Given data:
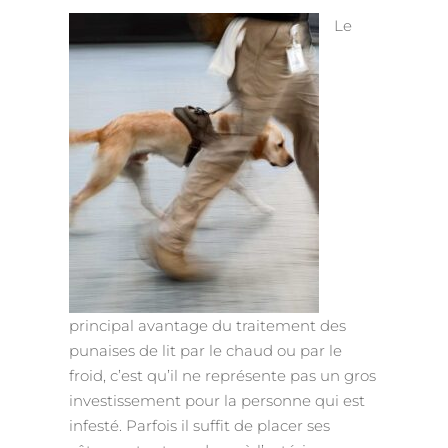
Le
principal avantage du traitement des
punaises de lit par le chaud ou par le
froid, c’est qu’il ne représente pas un gros
investissement pour la personne qui est
infesté. Parfois il suffit de placer ses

Description of the task: Without the pictures, return all the records precisely as they stand.

Problem solution:
Le
principal avantage du traitement des
punaises de lit par le chaud ou par le
froid, c’est qu’il ne représente pas un gros
investissement pour la personne qui est
infesté. Parfois il suffit de placer ses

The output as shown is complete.